The Santa Monica Elks and its Santa Monica Emblem Club honored us last week during an impressive dinner meeting at their home on Pico Boulevard.

Other newspaper folks honored with community service awards were Carolyn Sackariason, Santa Monica Daily Press editor and co-owner, Glenn Esterly, Blue Pacific editor, and Megan Roi, California Crusader publisher and editor.

Elk Ray Beers was keynoter for the evening and offered a long list of programs and community service contributions made by the Elks Club each year.

Beers especially emphasized that the Elks is a patriotic group, which might explain the dashing stars and stripes tie worn by event chair and Westchester resident Curt Curtiss.

LA INC. TOP EXEC SPEAKS — The former Los Angeles Visitors and Convention Bureau is now LA Inc. and the group’s top executive, Mark Liberman, was keynoter at a membership breakfast of the Westchester/LAX-Marina del Rey Chamber of Commerce in the Radisson Hotel at LAX Tuesday morning.

Liberman came loaded down with statistics to support his claim that tourism is the second largest industry in Los Angeles.

But he admitted that “the last few years of our business have been very, very difficult, but that is changing.”

Liberman credited the slowdown in L.A. tourism to the sluggish national economy, the impact of international terrorism and SARS.

There has been a real slowdown in business travel in recent years.

In 2003, there were 22 million visitors, bringing some $11 billion to the LA region, he said.

Tourism employs 250,000 in Los Angeles.

But in recent years, tourism has shifted from international to domestic tourism as the number of foreign visitors here fell for three consecutive years.

That creates a multiplier effect because international visitors not only stay here longer, they spend more while they are here.

Mexico sends us the most visitors, some 1.4 million last year, with visitors from Japan and Canada trailing.

The downturn in Japanese visitors to Los Angeles has been particularly devasting to the local economy. The number of Japanese visitors peaked at 848,000 in 1997. Last year only 320,000 visitors came to LA from Japan.

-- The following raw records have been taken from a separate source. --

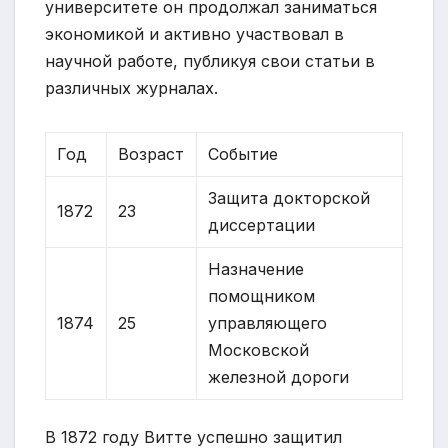
университете он продолжал заниматься
экономикой и активно участвовал в
научной работе, публикуя свои статьи в
различных журналах.
Год
Возраст
Событие
Защита докторской
1872
23
диссертации
Назначение
помощником
1874
25
управляющего
Московской
железной дороги
В 1872 году Витте успешно защитил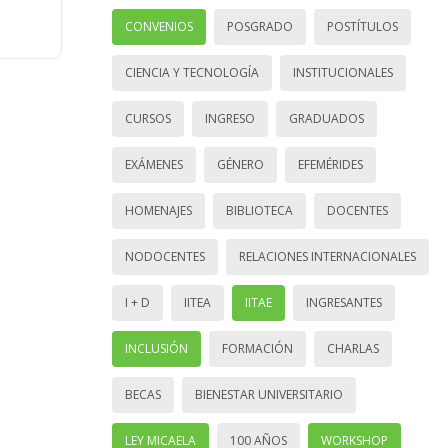
CONVENIOS
POSGRADO
POSTÍTULOS
CIENCIA Y TECNOLOGÍA
INSTITUCIONALES
CURSOS
INGRESO
GRADUADOS
EXÁMENES
GÉNERO
EFEMÉRIDES
HOMENAJES
BIBLIOTECA
DOCENTES
NODOCENTES
RELACIONES INTERNACIONALES
I + D
IITEA
IITAE
INGRESANTES
INCLUSIÓN
FORMACIÓN
CHARLAS
BECAS
BIENESTAR UNIVERSITARIO
LEY MICAELA
100 AÑOS
WORKSHOP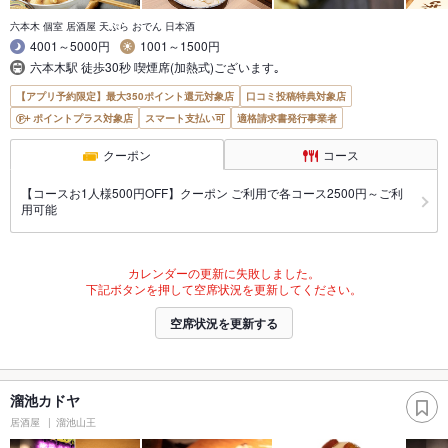
六本木 個室 居酒屋 天ぷら おでん 日本酒
4001～5000円
1001～1500円
六本木駅 徒歩30秒 喫煙席(加熱式)ございます｡
【アプリ予約限定】最大350ポイント還元対象店
口コミ投稿特典対象店
ポイントプラス対象店
スマート支払い可
適格請求書発行事業者
クーポン
コース
【コースお1人様500円OFF】クーポン ご利用で各コース2500円～ご利
用可能
カレンダーの更新に失敗しました。
下記ボタンを押して空席状況を更新してください。
空席状況を更新する
溜池カドヤ
居酒屋
溜池山王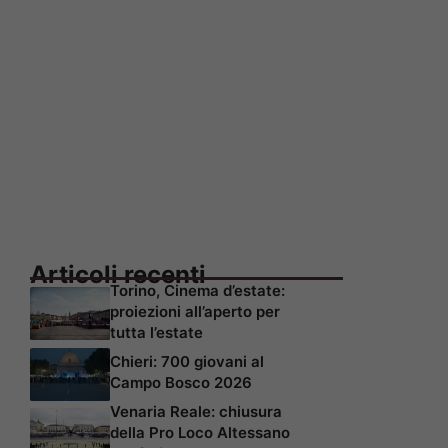
Articoli recenti
Torino, Cinema d’estate:
proiezioni all’aperto per
tutta l’estate
Chieri: 700 giovani al
Campo Bosco 2026
Venaria Reale: chiusura
della Pro Loco Altessano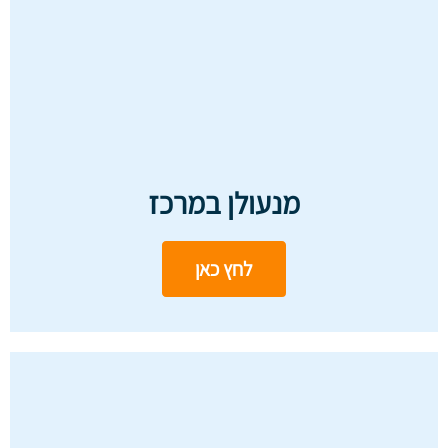
מנעולן במרכז
לחץ כאן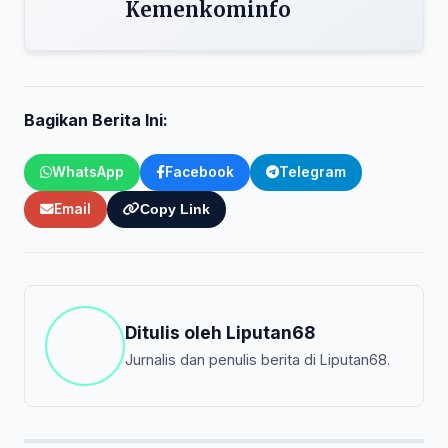
Kemenkominfo
Bagikan Berita Ini:
WhatsApp
Facebook
Telegram
Email
Copy Link
Ditulis oleh
Liputan68
Jurnalis dan penulis berita di Liputan68.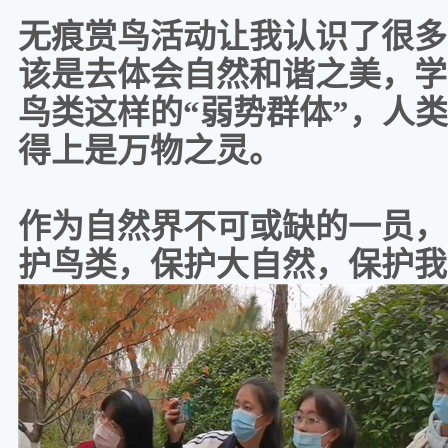
无痕赏鸟活动让我认识了很多
该是去体会自然和谐之美，学
鸟类这样的
“弱势群体”，人
得上是万物之灵。
作为自然界不可或缺的一员，
护鸟类，保护大自然，保护我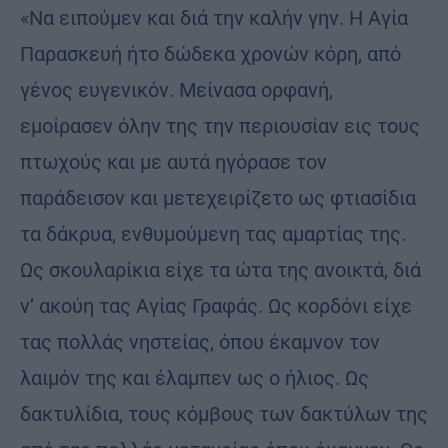
«Να ειπούμεν και διά την καλήν γην. Η Αγία
Παρασκευή ήτο δώδεκα χρονών κόρη, από
γένος ευγενικόν. Μείνασα ορφανή,
εμοίρασεν όλην της την περιουσίαν εις τους
πτωχούς και με αυτά ηγόρασε τον
παράδεισον και μετεχειρίζετο ως φτιασίδια
τα δάκρυα, ενθυμούμενη τας αμαρτίας της.
Ως σκουλαρίκια είχε τα ώτα της ανοικτά, διά
ν’ ακούη τας Αγίας Γραφάς. Ως κορδόνι είχε
τας πολλάς νηστείας, όπου έκαμνον τον
λαιμόν της και έλαμπεν ως ο ήλιος. Ως
δακτυλίδια, τους κόμβους των δακτύλων της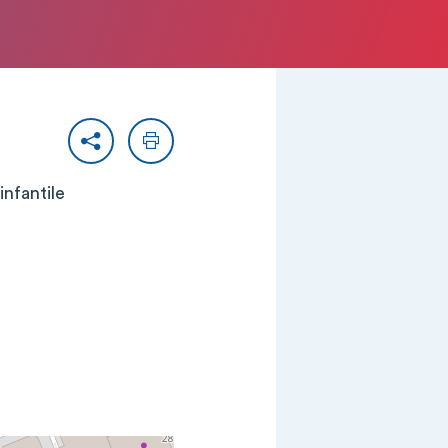
Partager
Imprimer
infantile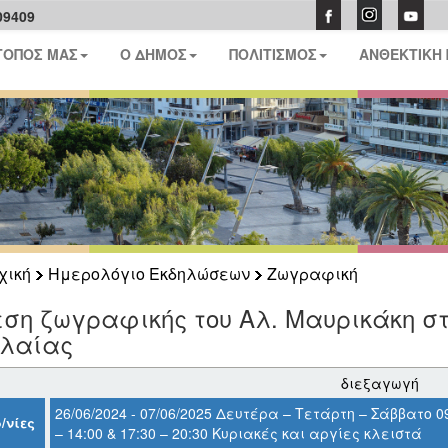
09409
ΤΟΠΟΣ ΜΑΣ
Ο ΔΗΜΟΣ
ΠΟΛΙΤΙΣΜΟΣ
ΑΝΘΕΚΤΙΚΗ
χική
Ημερολόγιο Εκδηλώσεων
Ζωγραφική
ση ζωγραφικής του Αλ. Μαυρικάκη στ
ελαίας
διεξαγωγή
26/06/2024 - 07/06/2025 Δευτέρα – Τετάρτη – Σάββατο 0
/νίες
– 14:00 & 17:30 – 20:30 Κυριακές και αργίες κλειστά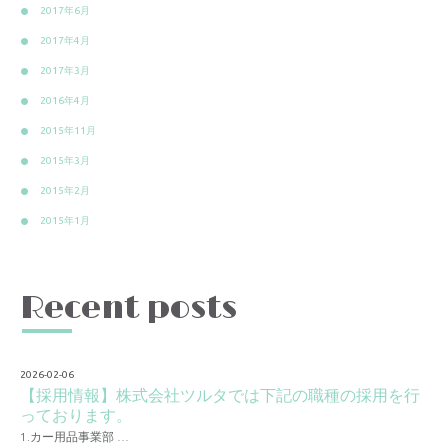
2017年6月
2017年4月
2017年3月
2016年4月
2015年11月
2015年3月
2015年2月
2015年1月
Recent posts
2026-02-06
【採用情報】株式会社ツルタでは下記の職種の採用を行
っております。
1.カー用品事業部 …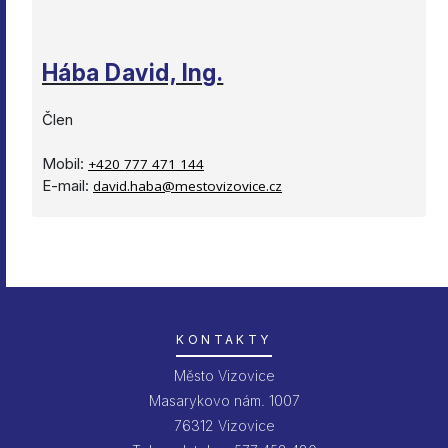
Hába David, Ing.
Člen
Mobil:
+420 777 471 144
E-mail:
david.haba@mestovizovice.cz
KONTAKTY
Město Vizovice
Masarykovo nám. 1007
76312 Vizovice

The number of Japanese coming here is increasing, “but not fast enough,” Liberman said.

Passenger traffic at Los Angeles International Airport is “coming back” — up 11.5 percent between January and July from last year.

Hotel occupancy is up locally, too, with the Marina del Rey-Santa Monica area having the highest hotel occupancy in Los Angeles, according to Liberman.

So far, so good with Liberman’s presentation.

Then the top LA Inc. guy drifted off into discussing the “downtown LA” position on expanding LAX.

He tossed out the same political chatter about how if we don’t keep adding more and more improvements to LAX, everyone will go somewhere else.

Oh, if only.

Fourteen cities have added international traffic, he warned.

So? Bet those of you who have struggled to get into and out of LAX in recent months didn’t notice the impact of those 14 other cities adding international traffic.

Liberman says LAX is ranked 42 among 48 airports.

The top LA tourism guy is a real booster for the LAX master plan, designed to add another 20 million or so annual passengers to the already suffering souls who use the local airport.

Liberman didn’t discuss the reports that the LAX Master Plan Alternative D — being promoted by Mayor Hahn — has now had its appearance before the full Los Angeles City Council delayed until at least December.

We suspect as the calendar runs out, some council members may wisely be suggesting that the City Council wait until at least the March mayoral primary to see whether Mr. Hahn is even going to be mayor after July 1st before the City Council makes a big decision on the present LAX master plan proposal.

And should Hahn not reach the runoff or be defeated in the June runoff?

Look for a new mayor to toss out the current LAX plan and start over with still another new LAX master plan.

We missed the logic of the benefits of cramming another 20 million annual passengers — projected by the LAX master plan promoted by Liberman — into an airport that already ranks 42nd among 48.

We came away from Liberman’s talk wondering just how awful those airports ranked 43-48 must be.